The elite are defined by two fundamental traits: they maintain effective (not absolute) control of the distribution of resources in society, and in doing so receive preferential treatment. Keep in mind that control does not necessarily mean ownership. Certainly, there is a significant advantage to separating these two functions, namely that the person who controls a resource but does not own it will not suffer as greatly from the depletion of that resource. Think of the phrase, “privatizing the profits, socializing the losses” as an example of this distinction. Also keep in mind that there are resources in society other than money; influence, authority, and status are also valuable resources.

There are three major threats to the position of the elites. The first threat is the remnants of bourgeois power, the holdovers from the previous elite system. This includes judicial and constitutional checks on power, local self-government by petit-bourgeois elites, vestigial authority in the legislative branch, and the power of personal fortunes held by individuals outside the managerial elite. The second threat emerges out of populist movements. Populism is an effective base through which a person of exceptional personal qualities might emerge who can seize the institutions of society by force. Various presidential dictatorships throughout history illustrate the threat of a popular leader with a core of competing elite statesmen and the masses at his disposal. The final threat is out-of-control intra-elite competition. While some level of intra-elite competition is healthy and normal, pathological levels of competition destroy their ability to maintain control.

In order to maintain control, the elite must dominate three elements of society: the economic, the cultural, and the composition of the elite class. The first element can be controlled through the regulation of employment, taxation, and the budgets of massive institutions.

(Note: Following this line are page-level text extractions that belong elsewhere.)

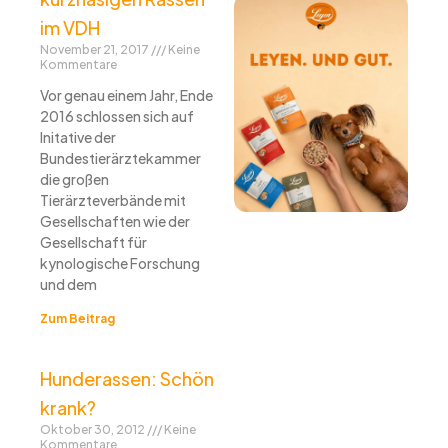
im VDH
November 21, 2017
Keine
Kommentare
Vor genau einem Jahr, Ende
2016 schlossen sich auf
Initative der
Bundestierärztekammer
die großen
Tierärzteverbände mit
Gesellschaften wie der
Gesellschaft für
kynologische Forschung
und dem
Zum Beitrag
Hunderassen: Schön
krank?
Oktober 30, 2012
Keine
Kommentare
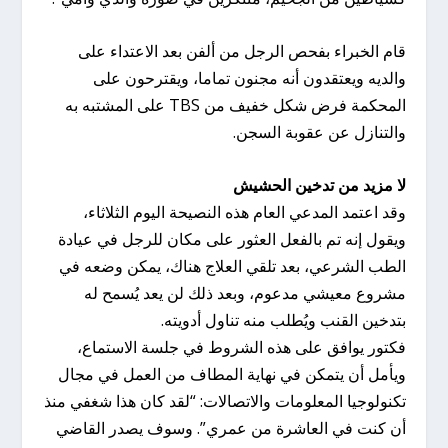
قام الخبراء بفحص الرجل من ألفن بعد الاعتداء على
والديه ويعتقدون أنه مجنون تماما، ويقترحون على
المحكمة فرض شكل خفيف من TBS على المشتبه به
والتنازل عن عقوبة السجن.
لا مزيد من تدخين الحشيش
وقد اعتمد المدعي العام هذه النصيحة اليوم الثلاثاء،
ويقول إنه تم بالفعل العثور على مكان للرجل في عيادة
الطب الشرعي، بعد تلقي العلاج هناك، يمكن وضعه في
مشروع معيشي مدعوم، وبعد ذلك لن يعد يُسمح له
بتدخين القنب ويُطلب منه تناول أدويته.
فكتور يوافق على هذه الشروط في جلسة الاستماع،
ويأمل أن يتمكن في نهاية المطاف من العمل في مجال
تكنولوجيا المعلومات والاتصالات: “لقد كان هذا شغفي منذ
أن كنت في العاشرة من عمري”. وسوف يصدر القاضي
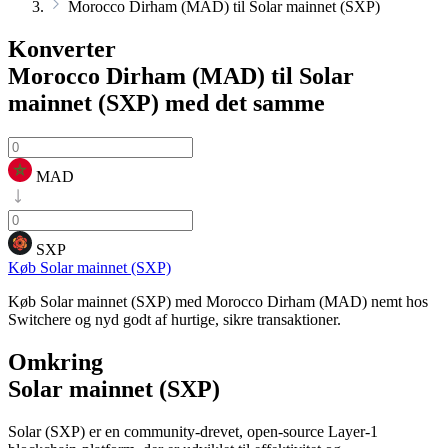
Morocco Dirham (MAD) til Solar mainnet (SXP)
Konverter
Morocco Dirham (MAD) til Solar
mainnet (SXP)
med det samme
MAD
SXP
Køb Solar mainnet (SXP)
Køb Solar mainnet (SXP) med Morocco Dirham (MAD) nemt hos
Switchere og nyd godt af hurtige, sikre transaktioner.
Omkring
Solar mainnet (SXP)
Solar (SXP) er en community-drevet, open-source Layer-1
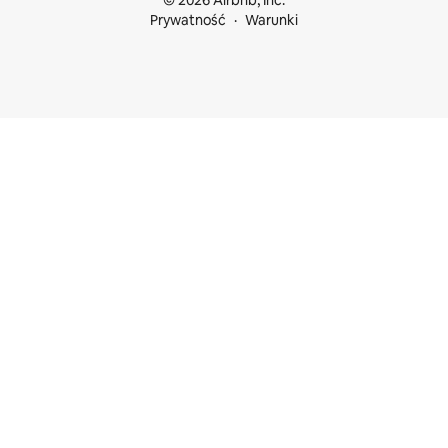
© 2026 Airbnb, Inc.
Prywatność
Warunki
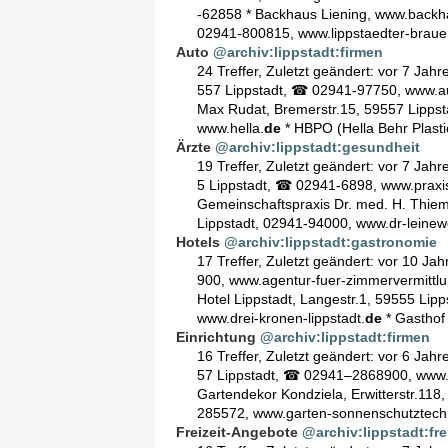
-62858 * Backhaus Liening, www.backha
02941-800815, www.lippstaedter-brauer
Auto
@archiv:lippstadt:firmen
24 Treffer
,
Zuletzt geändert:
vor 7 Jahr
557 Lippstadt, ☎ 02941-97750, www.a
Max Rudat, Bremerstr.15, 59557 Lipps
www.hella.
de
* HBPO (Hella Behr Plast
Ärzte
@archiv:lippstadt:gesundheit
19 Treffer
,
Zuletzt geändert:
vor 7 Jahr
5 Lippstadt, ☎ 02941-6898, www.praxi
Gemeinschaftspraxis Dr. med. H. Thiem
Lippstadt, 02941-94000, www.dr-leinew
Hotels
@archiv:lippstadt:gastronomie
17 Treffer
,
Zuletzt geändert:
vor 10 Jah
900, www.agentur-fuer-zimmervermittlun
Hotel Lippstadt, Langestr.1, 59555 Lipp
www.drei-kronen-lippstadt.
de
* Gasthof 
Einrichtung
@archiv:lippstadt:firmen
16 Treffer
,
Zuletzt geändert:
vor 6 Jahr
57 Lippstadt, ☎ 02941–2868900, www.b
Gartendekor Kondziela, Erwitterstr.118
285572, www.garten-sonnenschutztech
Freizeit-Angebote
@archiv:lippstadt:fre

Through a combination of these things, the elite set the criteria through which an individual will be permitted to acquire wealth. Employment regulations set the standards by which employers shall hire or fire their employees, under threat of government retaliation. Those employers or employees who fail to fit those standards can be excluded from the market altogether, and the shifting of those standards can be strategically leveraged for the benefit of the managerial elite. Likewise, taxation policy is a tool to regulate flows of wealth outside the corporate-government economy or to further refine the goals set by other institutions. Finally, through control of the mass institutions of state and corporation, the elite have more direct ways to manage and control society, as the vast majority of individuals in the modern state are employed either by the government or a major corporation.

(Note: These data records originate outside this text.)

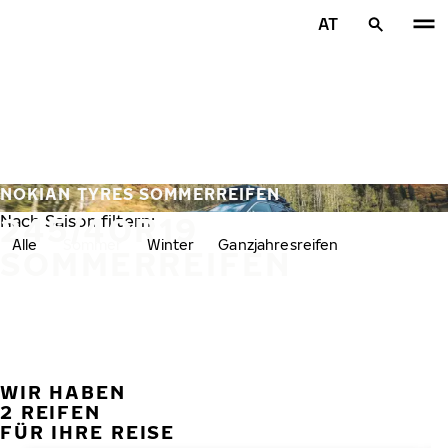
Zum Hauptinhalt springen
AT
Startseite
NOKIAN TYRES SOMMERREIFEN
245/40R19
Nach Saison filtern:
Alle
Sommer
Winter
Ganzjahresreifen
SOMMERREIFEN
WIR HABEN
VORH
W
2 REIFEN
FÜR IHRE REISE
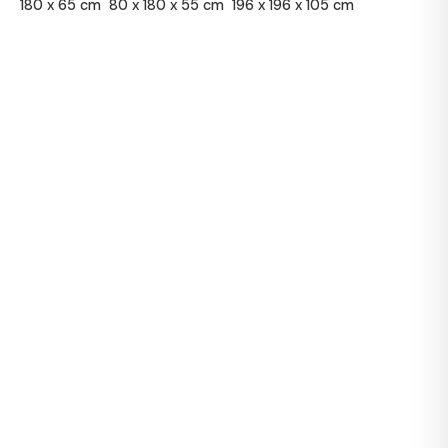
180 x 65 cm
80 x 180 x 55 cm
196 x 196 x 105 cm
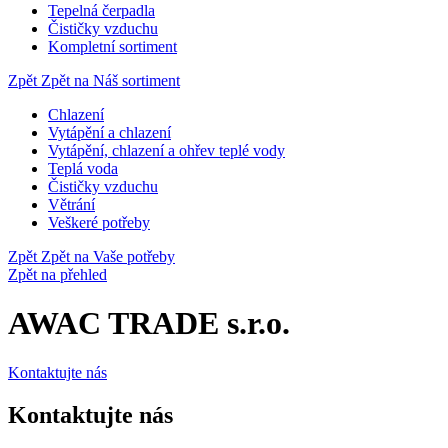
Tepelná čerpadla
Čističky vzduchu
Kompletní sortiment
Zpět
Zpět na Náš sortiment
Chlazení
Vytápění a chlazení
Vytápění, chlazení a ohřev teplé vody
Teplá voda
Čističky vzduchu
Větrání
Veškeré potřeby
Zpět
Zpět na Vaše potřeby
Zpět na přehled
AWAC TRADE s.r.o.
Kontaktujte nás
Kontaktujte nás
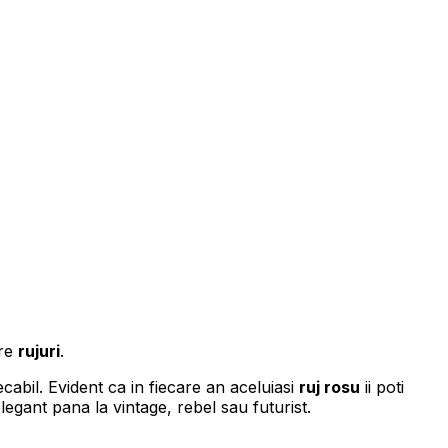
pre
rujuri
.
ecabil. Evident ca in fiecare an aceluiasi
ruj rosu
ii poti
elegant pana la vintage, rebel sau futurist.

Control over these institutions permit the elite to regulate entry into the comfortable middle class and more importantly, who are excluded. It permits the elite to offer hefty rewards to those who adhere to ideological or social standards and to punish those who dissent. Co-opting potential dissidents is a time-honored strategy, as the fall from luxury to poverty is not a price many are willing to pay, especially those with children to protect. For many a middle manager, compliance is the difference between keeping his children in prep-school and seeing them dumped into the American public school system.

The second element of control is cultural. The elite cannot control society purely on the basis of employment and wealth. Traditional institutions and belief systems are hindrances to the running of society via mass-institutions. Local loyalties, beliefs, and attitudes complicate the control mechanisms which rely on massive coordination of individuals dispersed across continents. The tools of control, government and corporations, operate inefficiently when applied to heterogeneous populations. Therefore, the interest of cultural control is expressed in the drive for homogenization of populations. One major element of this effort is the homogenization of the incentive structure of the average citizen. In order to accurately predict behavior, and therefore regulate it, the population must react to stimuli in predictable, identical ways. The easiest way to do this is to reduce the incentive structure to cater to the lowest common factor in the population.  For this reason, the elite promote consumerist hedonism and the culture of immediate gratification as the ideal value structure. This serves three basic functions.

First, it levels the distinctions between classes, thus homogenizing the population and making it easier to predict and regulate behaviors. Since the lumpenproletariat are not capable of much more than immediate gratification, it is more efficient to lower the rest of society to their level. Secondly, it strengthens the dependency of society on mass organizations of consumption, namely corporations which are controlled by the elite. By creating an incentive structure that favors consumption and then dictating the criteria behind that consumption, the elite gain another tool of control. Lastly, it is a wealth-creator which transfers resources from the bulk of society to the elite. By driving up consumption, the elite generate a high level of wealth stratification between the elites and the non-elite. Excess consumption drives corporate profits as well as prevents the accumulation of assets by non-elite actors.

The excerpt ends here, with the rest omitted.